Bei den Klägern handelt es sich um Eheleute, die in den Jahren 2007 und im Streitjahr 2008 Anteile an einem Teilfonds eines Investmentfonds nach Luxemburger Recht in Höhe von ungefähr 2,1 Millionen Euro (2007) sowie 47.107 Euro in 2008 erworben haben. Im Rahmen des Erwerbs der Investmentanteile haben die Kläger im Jahr 2007 Zwischengewinne in Höhe von ca. 782.000 Euro und im Streitjahr in Höhe von 178.106 Euro gezahlt. In der ersten Abrechnungsperiode des Investmentfonds wurden den Klägern im Jahre 2008 Zinserträge in Höhe von ca. 113.000 Euro und Dividenden in Höhe von ca. 16.000 Euro gut geschrieben.

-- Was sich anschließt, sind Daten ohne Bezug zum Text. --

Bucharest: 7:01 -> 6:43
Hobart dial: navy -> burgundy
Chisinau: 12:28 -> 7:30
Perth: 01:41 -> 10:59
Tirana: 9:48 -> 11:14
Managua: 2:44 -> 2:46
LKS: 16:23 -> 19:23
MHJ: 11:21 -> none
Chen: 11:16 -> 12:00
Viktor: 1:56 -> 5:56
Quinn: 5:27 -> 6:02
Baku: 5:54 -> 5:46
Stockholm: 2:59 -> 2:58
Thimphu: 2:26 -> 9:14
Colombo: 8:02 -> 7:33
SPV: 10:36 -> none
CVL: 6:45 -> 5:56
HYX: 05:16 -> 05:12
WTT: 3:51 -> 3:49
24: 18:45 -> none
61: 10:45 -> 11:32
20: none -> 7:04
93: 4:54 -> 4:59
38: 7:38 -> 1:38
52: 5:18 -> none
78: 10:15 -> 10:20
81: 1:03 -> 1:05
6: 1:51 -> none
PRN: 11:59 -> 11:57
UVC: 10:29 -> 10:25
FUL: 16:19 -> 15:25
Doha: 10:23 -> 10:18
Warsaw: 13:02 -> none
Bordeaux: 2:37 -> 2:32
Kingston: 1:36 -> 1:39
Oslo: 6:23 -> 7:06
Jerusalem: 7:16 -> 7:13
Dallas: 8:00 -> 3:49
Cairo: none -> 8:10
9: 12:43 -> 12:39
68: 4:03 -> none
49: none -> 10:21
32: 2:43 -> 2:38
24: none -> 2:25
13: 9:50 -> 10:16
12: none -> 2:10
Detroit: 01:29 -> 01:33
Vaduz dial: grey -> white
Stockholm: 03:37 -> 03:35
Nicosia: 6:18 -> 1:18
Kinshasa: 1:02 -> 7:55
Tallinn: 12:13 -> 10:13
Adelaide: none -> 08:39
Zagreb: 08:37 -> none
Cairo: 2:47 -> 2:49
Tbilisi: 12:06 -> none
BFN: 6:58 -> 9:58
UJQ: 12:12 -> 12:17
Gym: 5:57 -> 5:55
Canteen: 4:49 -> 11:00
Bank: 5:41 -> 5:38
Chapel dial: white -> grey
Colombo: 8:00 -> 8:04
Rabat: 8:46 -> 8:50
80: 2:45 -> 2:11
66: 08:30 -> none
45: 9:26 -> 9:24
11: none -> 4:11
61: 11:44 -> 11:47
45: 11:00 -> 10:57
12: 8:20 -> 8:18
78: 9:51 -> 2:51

Die Kläger haben in ihrer Einkommensteuererklärung für 2008 die geleisteten Zwischengewinne in Höhe von 178.106 Euro mit den positiven Kapitalerträgen aus dem Investmentfonds und weiteren Kapitalerträgen verrechnet. Das zuständige Finanzamt vertrat jedoch die Auffassung, dass es sich bei der Beteiligung an dem Investmentfonds um ein Steuerstundungsmodell im Sinne des § 15b EStG handle (§ 20 Abs. 2b EStG in der im Streitjahr anzuwendenden Fassung), sodass nur eine Verrechnung der geleisteten Zwischengewinne mit den positiven Einkünften aus den Kapitalerträgen aus dem Investmentfonds gewährt wurde. Der darüber hinaus verbleibende Verlustvortrag ist aufgrund des Vorliegens eines Steuerstundungsmodells nicht mit weiteren Kapitaleinkünften verrechenbar. Der gegen diese Sichtweise der Finanzverwaltung erhobenen Klage wurde von dem zuständigen Finanzgericht mit Urteil vom 22. September 2014 (EFG 2015, 384) stattgegeben. Allerdings hat das zuständige Finanzamt mit der Begründung Revision eingelegt, dass der Investmentfonds gezielt aufgelegt worden sei, um die Steuersatzspreizung nach Einführung der Abkommensteuer auszunutzen. Die Kläger hätten durch den Erwerb der Fondsanteile vor Einführung der Abgeltungsteuer negative Zwischeneinkünfte erzielt, die eine Verlustverrechnung mit tariflich zu versteuernden Einkünften ermöglichten, während positive Erträge aus den Fondanteilen ab dem Jahr 2008 lediglich der Abgeltungsteuer in Höhe von pauschal 25 Prozent unterliegen würden. Sofern die gezahlten Zwischengewinne 10 Prozent des Kaufpreises übersteigen würden, sind die Verlustverrechnungsbeschränkungen bei einem Steuerstundungsmodell einschlägig.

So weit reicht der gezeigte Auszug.